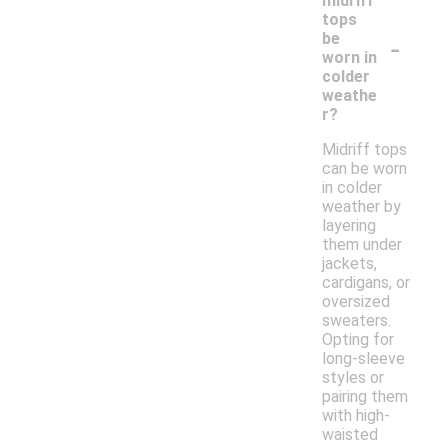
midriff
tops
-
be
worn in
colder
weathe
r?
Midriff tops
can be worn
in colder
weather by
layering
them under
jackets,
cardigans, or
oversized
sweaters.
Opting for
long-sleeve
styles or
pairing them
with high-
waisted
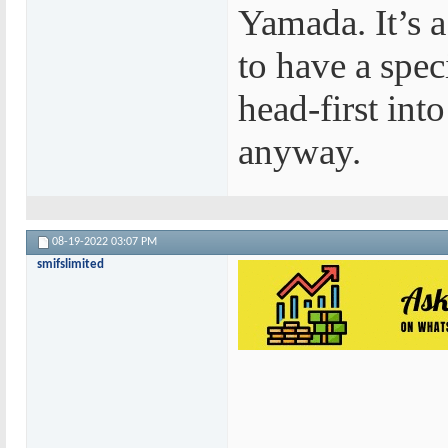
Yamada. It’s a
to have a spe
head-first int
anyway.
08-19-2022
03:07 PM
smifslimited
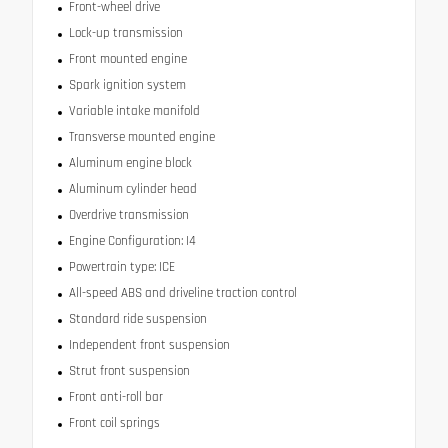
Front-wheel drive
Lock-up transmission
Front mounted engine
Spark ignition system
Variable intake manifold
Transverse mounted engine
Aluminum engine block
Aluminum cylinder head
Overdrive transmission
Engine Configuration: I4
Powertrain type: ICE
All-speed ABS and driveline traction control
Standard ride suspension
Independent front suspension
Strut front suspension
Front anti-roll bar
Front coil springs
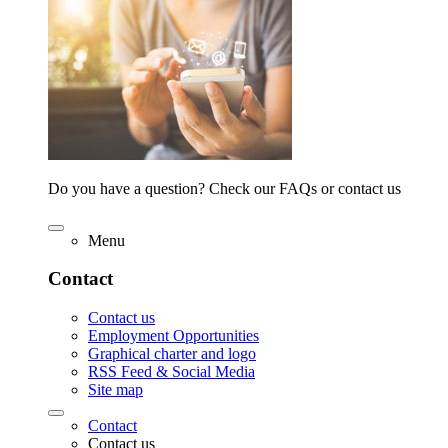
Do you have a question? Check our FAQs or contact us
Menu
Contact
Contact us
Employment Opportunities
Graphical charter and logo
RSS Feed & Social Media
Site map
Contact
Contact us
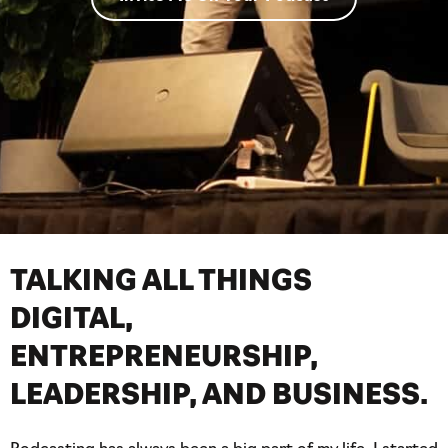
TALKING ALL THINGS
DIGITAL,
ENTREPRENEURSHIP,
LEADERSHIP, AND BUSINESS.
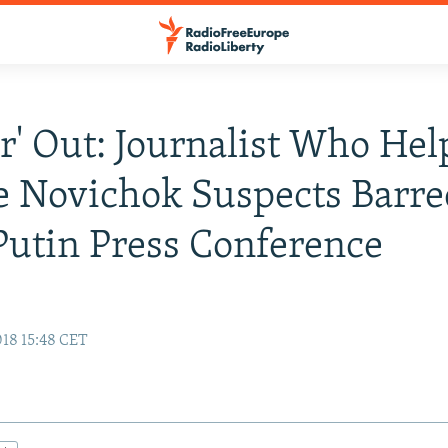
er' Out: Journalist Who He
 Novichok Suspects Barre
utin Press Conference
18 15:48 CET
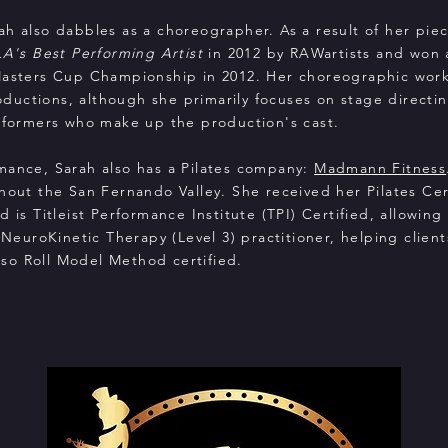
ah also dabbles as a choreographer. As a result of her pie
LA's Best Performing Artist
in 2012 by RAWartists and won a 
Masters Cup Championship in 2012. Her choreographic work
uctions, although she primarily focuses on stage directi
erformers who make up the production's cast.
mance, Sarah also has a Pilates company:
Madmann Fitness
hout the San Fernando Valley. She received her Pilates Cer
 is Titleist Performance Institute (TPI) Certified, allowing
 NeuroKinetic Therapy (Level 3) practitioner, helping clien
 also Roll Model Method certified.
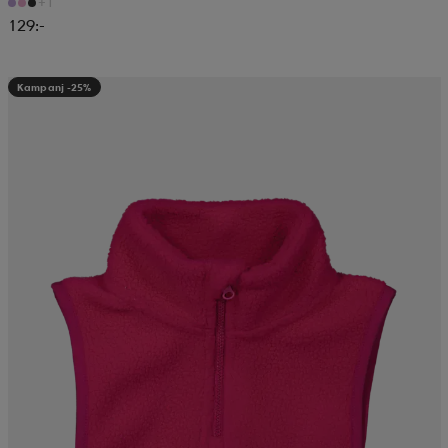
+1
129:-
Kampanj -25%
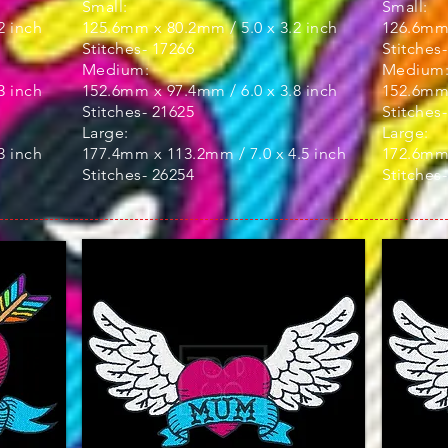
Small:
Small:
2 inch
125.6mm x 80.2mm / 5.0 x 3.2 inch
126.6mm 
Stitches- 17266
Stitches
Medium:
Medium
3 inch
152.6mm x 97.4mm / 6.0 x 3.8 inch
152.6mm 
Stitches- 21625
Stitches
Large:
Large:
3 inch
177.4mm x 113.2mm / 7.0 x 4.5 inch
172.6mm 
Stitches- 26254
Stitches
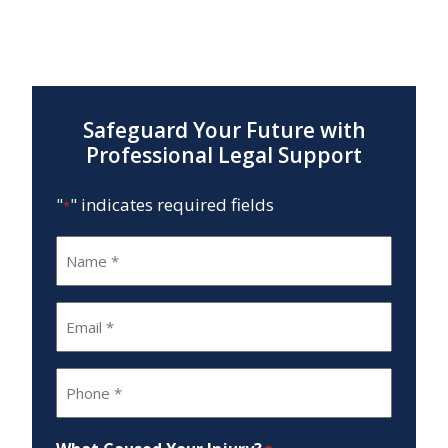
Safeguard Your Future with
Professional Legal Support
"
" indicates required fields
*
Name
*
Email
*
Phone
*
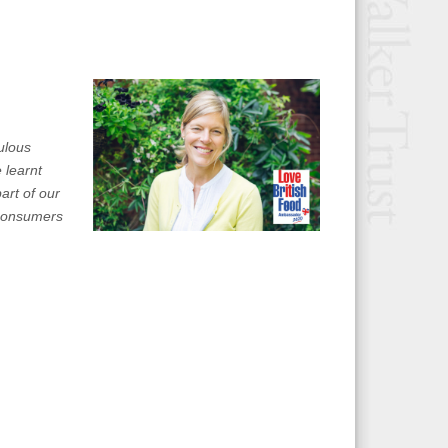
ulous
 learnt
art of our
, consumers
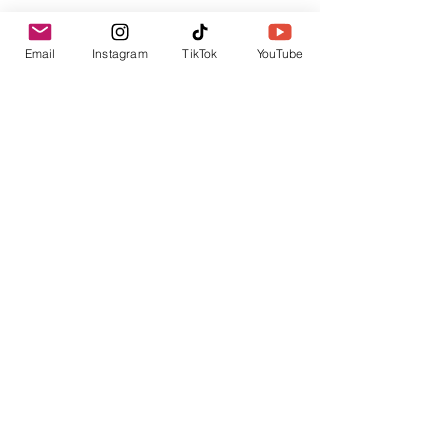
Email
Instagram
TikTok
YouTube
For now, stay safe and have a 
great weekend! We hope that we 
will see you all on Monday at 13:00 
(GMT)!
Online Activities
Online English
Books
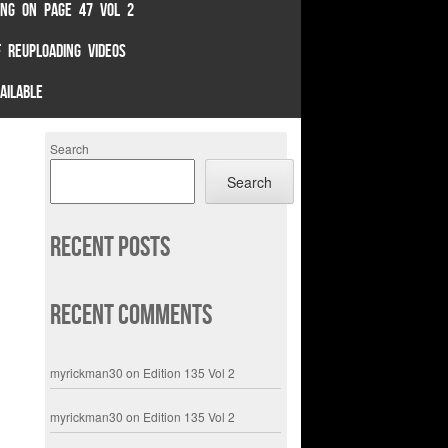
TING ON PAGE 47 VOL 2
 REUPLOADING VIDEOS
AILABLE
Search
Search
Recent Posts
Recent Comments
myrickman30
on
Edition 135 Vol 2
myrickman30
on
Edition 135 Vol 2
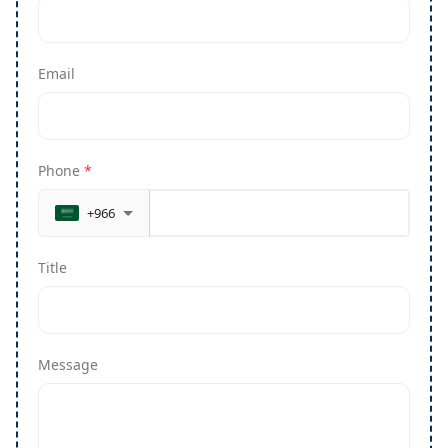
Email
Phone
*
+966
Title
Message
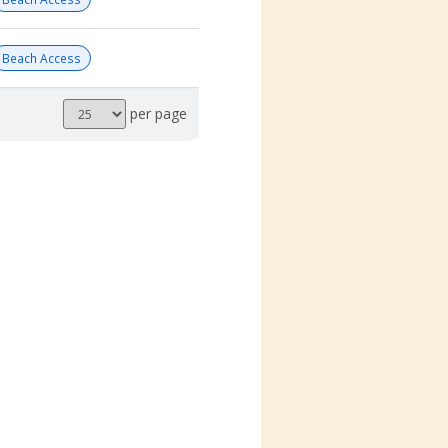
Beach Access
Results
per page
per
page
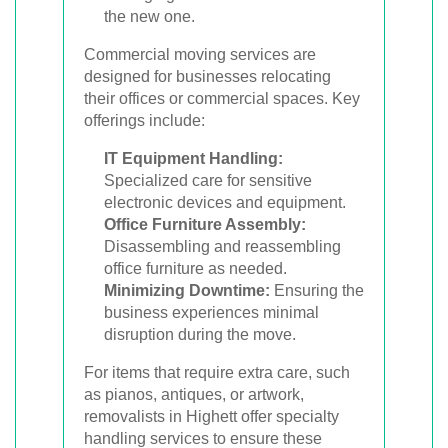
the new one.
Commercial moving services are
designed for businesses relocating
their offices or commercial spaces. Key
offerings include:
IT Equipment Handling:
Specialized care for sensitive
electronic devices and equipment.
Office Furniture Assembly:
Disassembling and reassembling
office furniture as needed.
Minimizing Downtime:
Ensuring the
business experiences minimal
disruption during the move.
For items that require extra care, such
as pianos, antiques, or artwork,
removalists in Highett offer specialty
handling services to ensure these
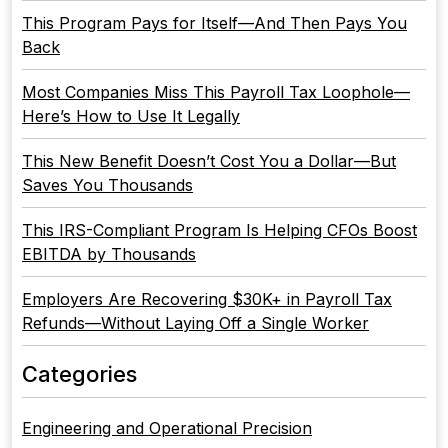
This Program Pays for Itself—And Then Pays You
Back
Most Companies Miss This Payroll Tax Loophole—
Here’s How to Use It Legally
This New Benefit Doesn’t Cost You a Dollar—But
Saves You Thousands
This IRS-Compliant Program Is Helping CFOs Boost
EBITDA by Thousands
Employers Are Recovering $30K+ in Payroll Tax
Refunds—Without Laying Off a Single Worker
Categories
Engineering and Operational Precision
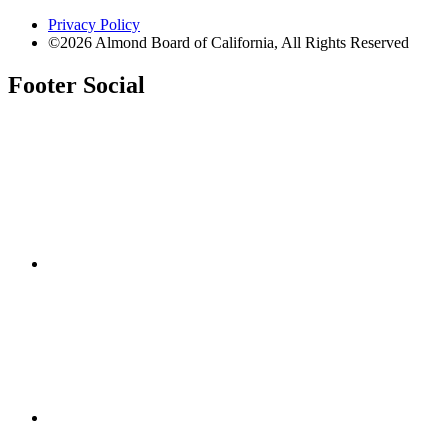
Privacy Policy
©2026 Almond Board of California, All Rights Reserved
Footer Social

What to produce: Give again, word for word, the lines above from the first one through the one containing "For now, stay safe and have a"; no pictures.

Answer to the exercise:
midriff
tops
-
be
worn in
colder
weathe
r?
Midriff tops
can be worn
in colder
weather by
layering
them under
jackets,
cardigans, or
oversized
sweaters.
Opting for
long-sleeve
styles or
pairing them
with high-
waisted
Yamada. It’s a
to have a spe
head-first int
anyway.
08-19-2022
03:07 PM
smifslimited
Front-wheel drive
Lock-up transmission
Front mounted engine
Spark ignition system
Variable intake manifold
Transverse mounted engine
Aluminum engine block
Aluminum cylinder head
Overdrive transmission
Engine Configuration: I4
Powertrain type: ICE
All-speed ABS and driveline traction control
Standard ride suspension
Independent front suspension
Strut front suspension
Front anti-roll bar
Front coil springs
Do you have a question? Check our FAQs or contact us
Menu
Contact
Contact us
Employment Opportunities
Graphical charter and logo
RSS Feed & Social Media
Site map
Contact
Contact us
TALKING ALL THINGS
DIGITAL,
ENTREPRENEURSHIP,
LEADERSHIP, AND BUSINESS.
er' Out: Journalist Who He
 Novichok Suspects Barre
utin Press Conference
18 15:48 CET
ah also dabbles as a choreographer. As a result of her pie
LA's Best Performing Artist
in 2012 by RAWartists and won a 
Masters Cup Championship in 2012. Her choreographic work
uctions, although she primarily focuses on stage directi
erformers who make up the production's cast.
mance, Sarah also has a Pilates company:
Madmann Fitness
hout the San Fernando Valley. She received her Pilates Cer
 is Titleist Performance Institute (TPI) Certified, allowing
 NeuroKinetic Therapy (Level 3) practitioner, helping clien
 also Roll Model Method certified.
+1
129:-
Kampanj -25%
Small:
Small:
2 inch
125.6mm x 80.2mm / 5.0 x 3.2 inch
126.6mm 
Stitches- 17266
Stitches
Medium:
Medium
3 inch
152.6mm x 97.4mm / 6.0 x 3.8 inch
152.6mm 
Stitches- 21625
Stitches
Large:
Large:
3 inch
177.4mm x 113.2mm / 7.0 x 4.5 inch
172.6mm 
Stitches- 26254
Stitches
Safeguard Your Future with
Professional Legal Support
"
" indicates required fields
*
Name
*
Email
*
Phone
*
ulous
 learnt
art of our
, consumers
Email
Instagram
TikTok
YouTube
For now, stay safe and have a 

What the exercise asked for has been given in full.